There are certain basic principles to be applied in ascertaining the power of an administrative agency in a given *423situation. The source of the Florida Workmen’s Compensation Commission’s powers is Florida Statute Chapter 440, F.S.A. In accord with principles applied to other administrative agencies these powers are special and limited, being only those which are legally conferred upon the commission by the statute expressly or impliedly for the purpose of carrying out the aims for which they were established. 1 Fla.Jur.Adminis-trative Law, Sec. 22 and cases cited therein.
Aside from the question of the primary power of the commission, the practice and procedure governing the exercise of these powers is also determined by the controlling statute and the rules of the commission. See 1 Fla.Jur.Adm.Law, Sec. 107. Procedural rules applicable in court have even been applied to administrative proceedings in the absence of mandatory language in the creating statute.

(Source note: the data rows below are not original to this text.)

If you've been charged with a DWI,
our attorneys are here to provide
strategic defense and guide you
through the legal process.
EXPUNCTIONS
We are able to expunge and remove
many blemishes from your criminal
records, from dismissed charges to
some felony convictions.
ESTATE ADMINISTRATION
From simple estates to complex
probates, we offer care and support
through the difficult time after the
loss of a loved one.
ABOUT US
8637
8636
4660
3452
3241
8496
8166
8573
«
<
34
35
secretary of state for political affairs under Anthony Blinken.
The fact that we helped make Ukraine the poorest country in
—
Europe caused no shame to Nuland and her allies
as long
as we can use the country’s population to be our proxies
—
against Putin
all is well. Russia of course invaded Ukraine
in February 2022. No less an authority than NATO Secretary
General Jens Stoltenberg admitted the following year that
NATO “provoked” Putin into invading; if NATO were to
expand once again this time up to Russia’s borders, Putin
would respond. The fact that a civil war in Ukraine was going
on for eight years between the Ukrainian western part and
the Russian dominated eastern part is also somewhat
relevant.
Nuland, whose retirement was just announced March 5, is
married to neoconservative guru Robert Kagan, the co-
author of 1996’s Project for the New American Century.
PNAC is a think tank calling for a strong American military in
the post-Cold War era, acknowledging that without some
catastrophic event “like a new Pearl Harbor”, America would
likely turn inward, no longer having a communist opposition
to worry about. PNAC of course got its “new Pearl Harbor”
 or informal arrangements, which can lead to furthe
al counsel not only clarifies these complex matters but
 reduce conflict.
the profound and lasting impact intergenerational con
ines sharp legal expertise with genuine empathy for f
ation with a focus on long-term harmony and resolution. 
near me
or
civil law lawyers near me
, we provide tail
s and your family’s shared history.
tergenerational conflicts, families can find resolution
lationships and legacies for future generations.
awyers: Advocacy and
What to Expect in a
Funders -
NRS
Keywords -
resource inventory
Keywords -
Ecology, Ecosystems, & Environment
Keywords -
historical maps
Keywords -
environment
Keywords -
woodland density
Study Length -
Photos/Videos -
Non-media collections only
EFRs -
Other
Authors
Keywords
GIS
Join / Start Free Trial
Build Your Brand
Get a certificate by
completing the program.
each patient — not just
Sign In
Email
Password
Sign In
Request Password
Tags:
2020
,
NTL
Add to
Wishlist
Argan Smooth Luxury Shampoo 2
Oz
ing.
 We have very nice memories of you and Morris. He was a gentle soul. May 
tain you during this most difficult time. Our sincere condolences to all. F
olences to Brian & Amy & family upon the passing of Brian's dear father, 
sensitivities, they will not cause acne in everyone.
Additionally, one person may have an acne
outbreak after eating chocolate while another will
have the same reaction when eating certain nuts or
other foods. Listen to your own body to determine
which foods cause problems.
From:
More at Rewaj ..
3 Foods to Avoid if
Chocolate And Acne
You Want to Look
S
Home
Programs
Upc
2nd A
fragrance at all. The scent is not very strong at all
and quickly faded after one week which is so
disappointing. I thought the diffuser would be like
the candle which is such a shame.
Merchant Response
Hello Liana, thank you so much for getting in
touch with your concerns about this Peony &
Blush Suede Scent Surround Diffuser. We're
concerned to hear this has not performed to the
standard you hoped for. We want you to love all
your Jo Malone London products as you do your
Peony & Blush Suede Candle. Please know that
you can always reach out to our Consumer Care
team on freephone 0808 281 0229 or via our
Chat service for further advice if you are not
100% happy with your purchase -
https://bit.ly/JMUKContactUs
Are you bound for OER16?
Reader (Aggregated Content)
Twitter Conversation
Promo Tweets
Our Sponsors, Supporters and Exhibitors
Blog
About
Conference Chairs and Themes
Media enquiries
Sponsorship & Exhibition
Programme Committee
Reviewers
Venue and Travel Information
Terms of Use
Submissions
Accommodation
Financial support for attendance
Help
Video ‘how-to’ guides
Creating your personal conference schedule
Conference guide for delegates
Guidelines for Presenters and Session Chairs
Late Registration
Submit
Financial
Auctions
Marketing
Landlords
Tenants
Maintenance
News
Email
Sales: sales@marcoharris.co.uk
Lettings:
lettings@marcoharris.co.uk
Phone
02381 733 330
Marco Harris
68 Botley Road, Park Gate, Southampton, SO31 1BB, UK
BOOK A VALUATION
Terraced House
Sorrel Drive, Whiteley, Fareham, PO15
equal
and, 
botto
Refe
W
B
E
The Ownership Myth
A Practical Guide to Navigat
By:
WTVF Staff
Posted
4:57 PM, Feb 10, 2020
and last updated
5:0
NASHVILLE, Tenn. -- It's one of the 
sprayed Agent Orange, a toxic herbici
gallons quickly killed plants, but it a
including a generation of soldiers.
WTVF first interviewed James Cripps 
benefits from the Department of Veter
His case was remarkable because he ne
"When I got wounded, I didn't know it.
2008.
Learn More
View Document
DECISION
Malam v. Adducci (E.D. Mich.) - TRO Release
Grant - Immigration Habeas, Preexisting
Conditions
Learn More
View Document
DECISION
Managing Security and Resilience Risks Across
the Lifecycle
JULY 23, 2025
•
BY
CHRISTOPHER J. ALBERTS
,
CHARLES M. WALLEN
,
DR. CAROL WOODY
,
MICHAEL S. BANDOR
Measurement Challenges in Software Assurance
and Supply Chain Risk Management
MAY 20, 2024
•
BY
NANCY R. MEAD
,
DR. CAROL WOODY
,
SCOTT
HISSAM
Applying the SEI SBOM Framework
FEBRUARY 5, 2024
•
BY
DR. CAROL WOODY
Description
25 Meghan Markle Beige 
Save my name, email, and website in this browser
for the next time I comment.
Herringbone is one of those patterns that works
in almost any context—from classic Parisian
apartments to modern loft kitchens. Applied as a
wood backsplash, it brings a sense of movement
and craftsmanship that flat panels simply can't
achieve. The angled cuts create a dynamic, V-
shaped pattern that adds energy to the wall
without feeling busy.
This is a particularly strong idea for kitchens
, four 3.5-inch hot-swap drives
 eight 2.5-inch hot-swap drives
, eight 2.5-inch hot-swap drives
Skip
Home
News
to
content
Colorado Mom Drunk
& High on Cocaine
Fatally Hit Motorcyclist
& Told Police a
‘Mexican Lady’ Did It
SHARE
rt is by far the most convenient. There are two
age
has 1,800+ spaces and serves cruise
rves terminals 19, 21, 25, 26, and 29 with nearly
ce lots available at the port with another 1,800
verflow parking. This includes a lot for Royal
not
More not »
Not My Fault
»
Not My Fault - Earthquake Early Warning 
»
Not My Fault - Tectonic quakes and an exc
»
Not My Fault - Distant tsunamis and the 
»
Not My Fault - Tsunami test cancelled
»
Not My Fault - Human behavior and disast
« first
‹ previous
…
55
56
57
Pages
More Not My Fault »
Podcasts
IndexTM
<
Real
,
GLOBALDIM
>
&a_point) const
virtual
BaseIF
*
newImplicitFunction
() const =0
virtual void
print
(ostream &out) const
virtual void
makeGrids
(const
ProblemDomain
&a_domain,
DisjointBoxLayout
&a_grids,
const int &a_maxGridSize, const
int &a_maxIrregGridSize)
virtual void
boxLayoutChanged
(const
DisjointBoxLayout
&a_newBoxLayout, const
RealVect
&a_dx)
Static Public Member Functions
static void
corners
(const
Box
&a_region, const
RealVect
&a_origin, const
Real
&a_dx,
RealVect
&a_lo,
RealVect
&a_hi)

Redwing Carriers, Inc. v. Carter, Fla.1953, 64 So.2d 557.
It is not necessary for this court in deciding this case to determine whether or not Section 440.30 authorizes the Commission or a Deputy Commissioner on its own motion to order the deposition of a claimant taken outside the State of Florida as in the instant case, because no attempt to take depositions is indicated. The Deputy Commissioner simply requested the New York Commission to take the evidence of the claimant and other witnesses and forward the transcript back to him. We find no authority for such action. Certainly it is not conferred by the Florida Statutes, Sec. 440.30, F.S.A.
The petitioner could have waited until the formal hearing on the testimony taken by the New York Board and objected to any consideration of the same, but chose the method of moving to quash or prevent the New York Commission from acting on the so-called courtesy hearing requested by the Deputy Commissioner.
We are of the opinion that no authority existed for the hearing requested so cer-tiorari is granted, and the order of the full Commission, affirming the order of the Deputy Commissioner in denying the motion to dismiss is quashed, and the cause remanded with directions that it be returned to the Deputy Commissioner for further proceedings consistent with the views herein expressed.
SHANNON, J., and SEBRING, H. L., Associate Judge, concur.